Con la sentenza n.143 depositata oggi, la Consulta ha cosi’ accolto la questione sollevata dal Tribunale di Palermo (vedi articolo correlato in basso). Per i giudici -la dichiarazione di incostituzionalita’ dell’omessa previsione della causa di incompatibilita’ in esame, non puo’ ritenersi preclusa dall’essere la materia riservata alla discrezionalita’ del legislatore, giacche’ il limite dimensionale cui si rapporta l’operativita’ della causa di incompatibilita’ discende direttamente ed univocamente dall’assetto normativo vigente nella regione siciliana-.
La Corte, nel caso in esame, -deve dare attuazione ai principi del divieto del cumulo delle cariche e del parallelismo fra le cause di ineleggibilita’ e quelle di incompatibilita’ sopravvenute.

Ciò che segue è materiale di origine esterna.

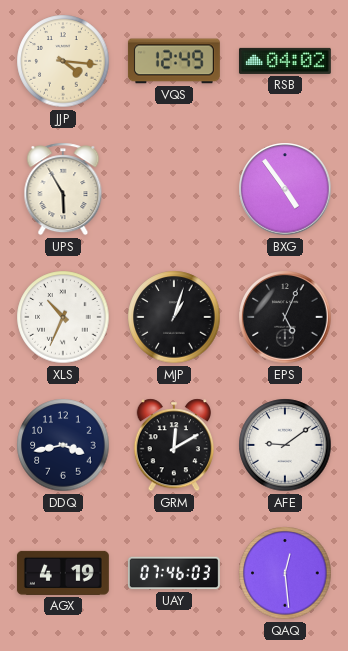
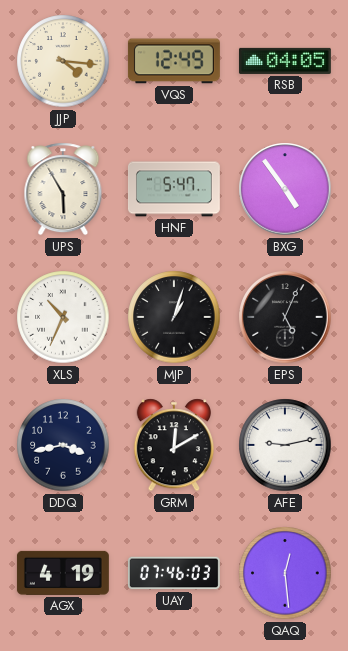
RSB: 04:02 -> 04:05
HNF: none -> 5:47
AFE: 9:09 -> 9:13
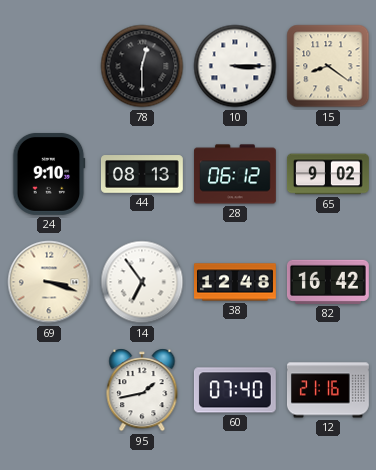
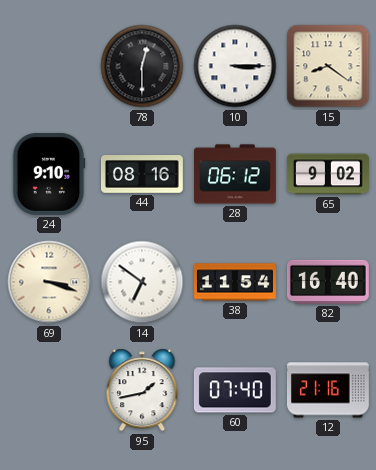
44: 08:13 -> 08:16
14: 6:54 -> 6:51
38: 12:48 -> 11:54
82: 16:42 -> 16:40
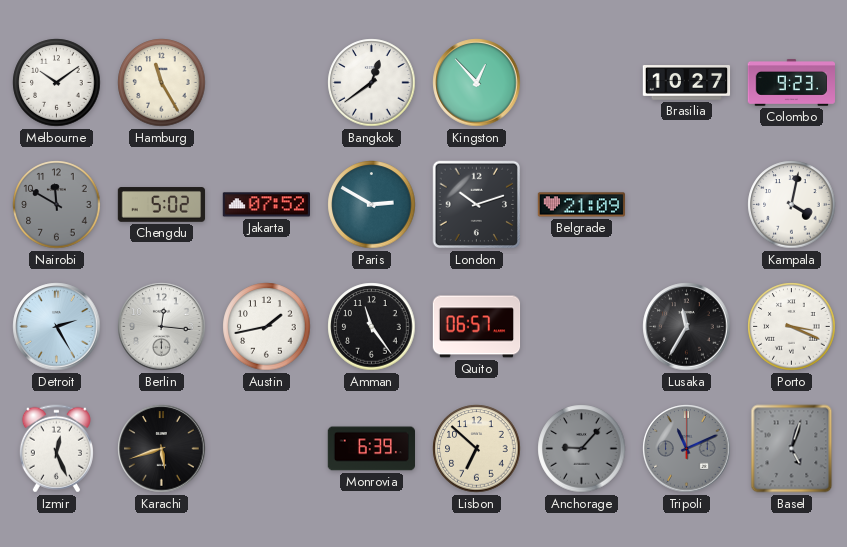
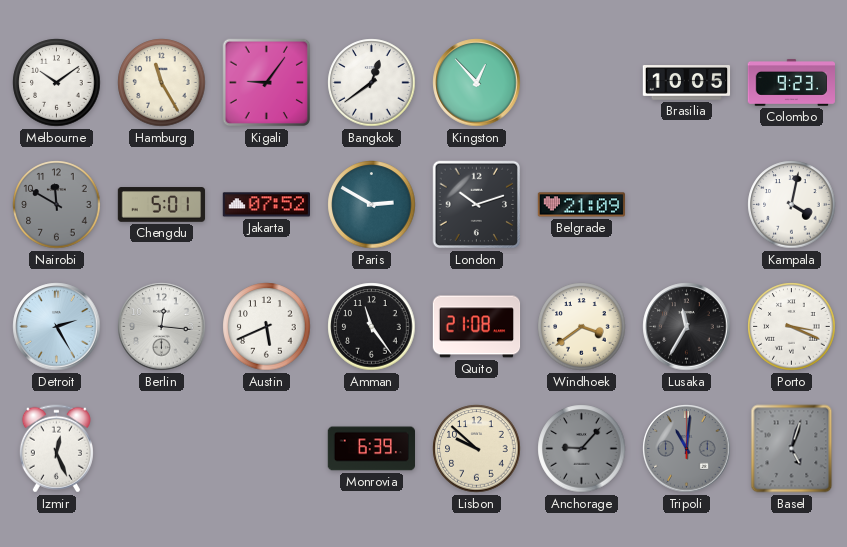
Kigali: none -> 9:06
Brasilia: 10:27 -> 10:05
Chengdu: 5:02 -> 5:01
Austin: 1:43 -> 5:41
Quito: 06:57 -> 21:08
Windhoek: none -> 3:39
Karachi: 5:42 -> none
Lisbon: 6:52 -> 9:52
Tripoli: 11:11 -> 11:01
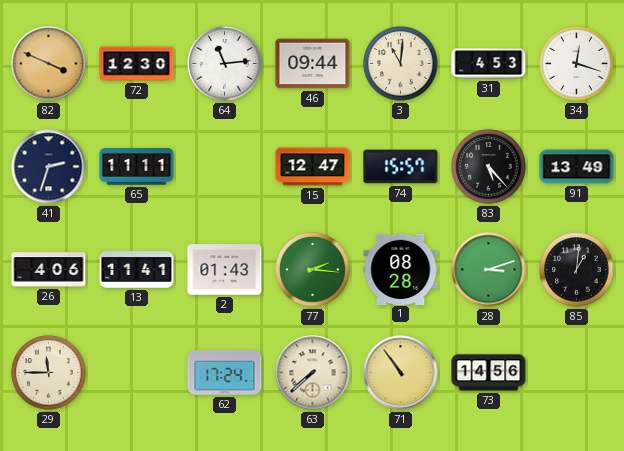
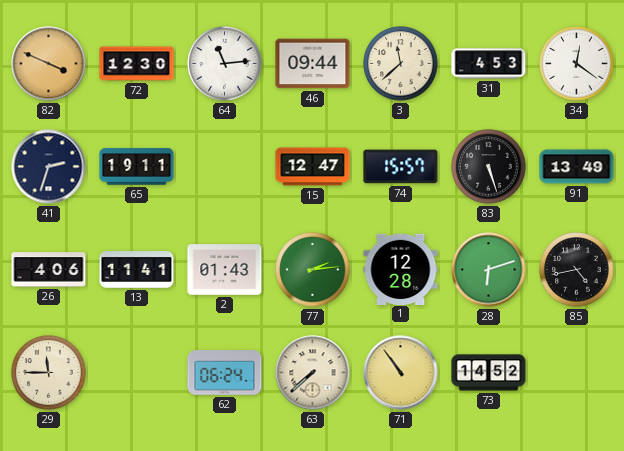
3: 11:01 -> 11:38
34: 12:18 -> 12:21
65: 11:11 -> 19:11
83: 5:23 -> 5:27
77: 2:16 -> 2:14
1: 08:28 -> 12:28
28: 3:12 -> 6:12
85: 1:01 -> 4:43
62: 17:24 -> 06:24
73: 14:56 -> 14:52
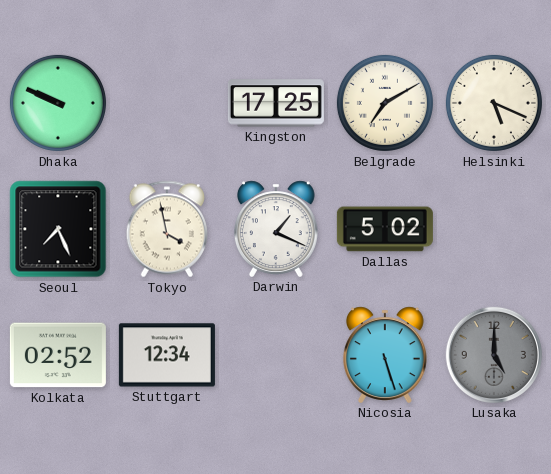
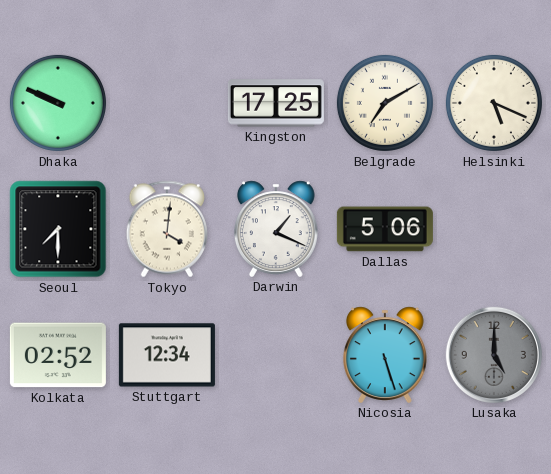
Seoul: 7:26 -> 7:30
Tokyo: 3:58 -> 4:01
Dallas: 5:02 -> 5:06
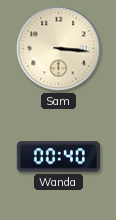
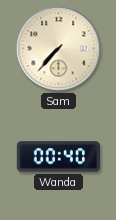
Sam: 3:16 -> 7:37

Il legislatore siciliano, con la legge regionale n .22 del 2007, se da un lato ha disatteso tali principi ha dall’altro lato contestualmente rideterminato la categoria dell’ineleggibilita’ a consigliere regionale dei sindaci e degli assessori dei comuni, compresi nel territorio della regione – spiega la Consulta – circoscrivendola a quelli con popolazione superiore a ventimila abitanti-.
In conclusione, la Corte Costituzionale, dunque, -da’ semplicemente attuazione al principio sopra individuato, che impone di configurare l’incompatibilita’ nelle medesime ipotesi e dentro gli stessi limiti in cui la legge regionale prevede una causa di ineleggibilita’-.